▸ **ASSIGNED TASK**:
An exact copy of every entry below is required, and no picture may appear in it.

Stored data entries
━━━━━━━━━━━━━━━━━━━━━━━━━━━━━━

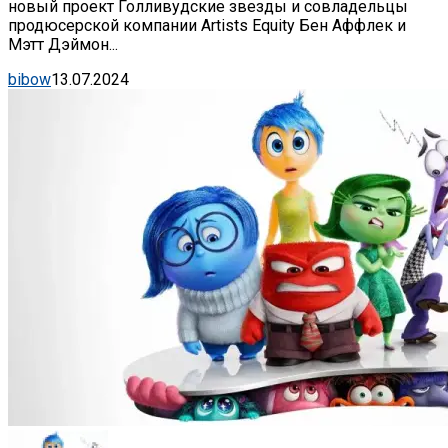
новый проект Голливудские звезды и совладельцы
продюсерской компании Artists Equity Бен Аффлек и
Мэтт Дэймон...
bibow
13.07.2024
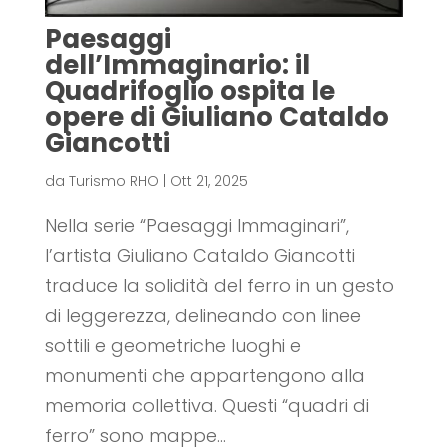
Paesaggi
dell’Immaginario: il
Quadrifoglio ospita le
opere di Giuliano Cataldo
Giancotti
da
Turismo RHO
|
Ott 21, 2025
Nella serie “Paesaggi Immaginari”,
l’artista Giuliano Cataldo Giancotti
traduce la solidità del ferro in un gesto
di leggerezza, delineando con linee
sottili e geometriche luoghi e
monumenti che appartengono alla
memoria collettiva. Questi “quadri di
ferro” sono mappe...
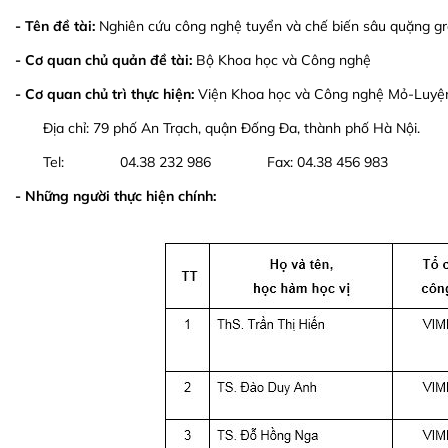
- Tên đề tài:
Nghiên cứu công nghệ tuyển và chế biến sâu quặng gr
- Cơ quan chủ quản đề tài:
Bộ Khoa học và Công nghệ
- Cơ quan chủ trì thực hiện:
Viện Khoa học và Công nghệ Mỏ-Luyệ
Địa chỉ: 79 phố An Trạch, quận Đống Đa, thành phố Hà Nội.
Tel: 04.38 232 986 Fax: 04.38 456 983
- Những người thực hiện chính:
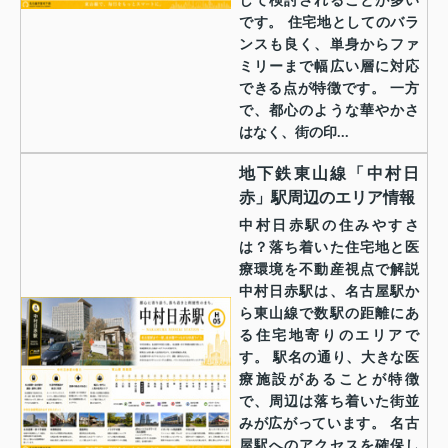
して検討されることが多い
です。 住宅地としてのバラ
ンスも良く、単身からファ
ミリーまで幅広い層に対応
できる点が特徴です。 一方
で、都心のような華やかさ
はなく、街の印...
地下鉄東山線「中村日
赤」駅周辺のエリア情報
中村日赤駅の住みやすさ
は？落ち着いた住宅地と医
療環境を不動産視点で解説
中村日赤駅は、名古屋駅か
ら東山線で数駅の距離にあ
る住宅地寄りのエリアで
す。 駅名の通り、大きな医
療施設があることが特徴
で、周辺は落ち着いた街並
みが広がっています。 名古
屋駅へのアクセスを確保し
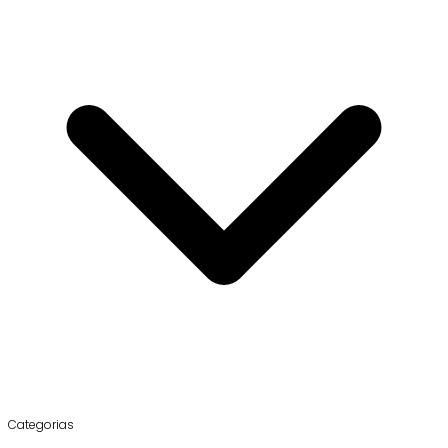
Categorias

━━━━━━━━━━━━━━━━━━━━━━━━━━━━━━

▸ **TASK OUTPUT**:
новый проект Голливудские звезды и совладельцы
продюсерской компании Artists Equity Бен Аффлек и
Мэтт Дэймон...
bibow
13.07.2024
Paesaggi
dell’Immaginario: il
Quadrifoglio ospita le
opere di Giuliano Cataldo
Giancotti
da
Turismo RHO
|
Ott 21, 2025
Nella serie “Paesaggi Immaginari”,
l’artista Giuliano Cataldo Giancotti
traduce la solidità del ferro in un gesto
di leggerezza, delineando con linee
sottili e geometriche luoghi e
monumenti che appartengono alla
memoria collettiva. Questi “quadri di
ferro” sono mappe...
- Tên đề tài:
Nghiên cứu công nghệ tuyển và chế biến sâu quặng gr
- Cơ quan chủ quản đề tài:
Bộ Khoa học và Công nghệ
- Cơ quan chủ trì thực hiện:
Viện Khoa học và Công nghệ Mỏ-Luyệ
Địa chỉ: 79 phố An Trạch, quận Đống Đa, thành phố Hà Nội.
Tel: 04.38 232 986 Fax: 04.38 456 983
- Những người thực hiện chính:
して検討されることが多い
です。 住宅地としてのバラ
ンスも良く、単身からファ
ミリーまで幅広い層に対応
できる点が特徴です。 一方
で、都心のような華やかさ
はなく、街の印...
地下鉄東山線「中村日
赤」駅周辺のエリア情報
中村日赤駅の住みやすさ
は？落ち着いた住宅地と医
療環境を不動産視点で解説
中村日赤駅は、名古屋駅か
ら東山線で数駅の距離にあ
る住宅地寄りのエリアで
す。 駅名の通り、大きな医
療施設があることが特徴
で、周辺は落ち着いた街並
みが広がっています。 名古
屋駅へのアクセスを確保し
Categorias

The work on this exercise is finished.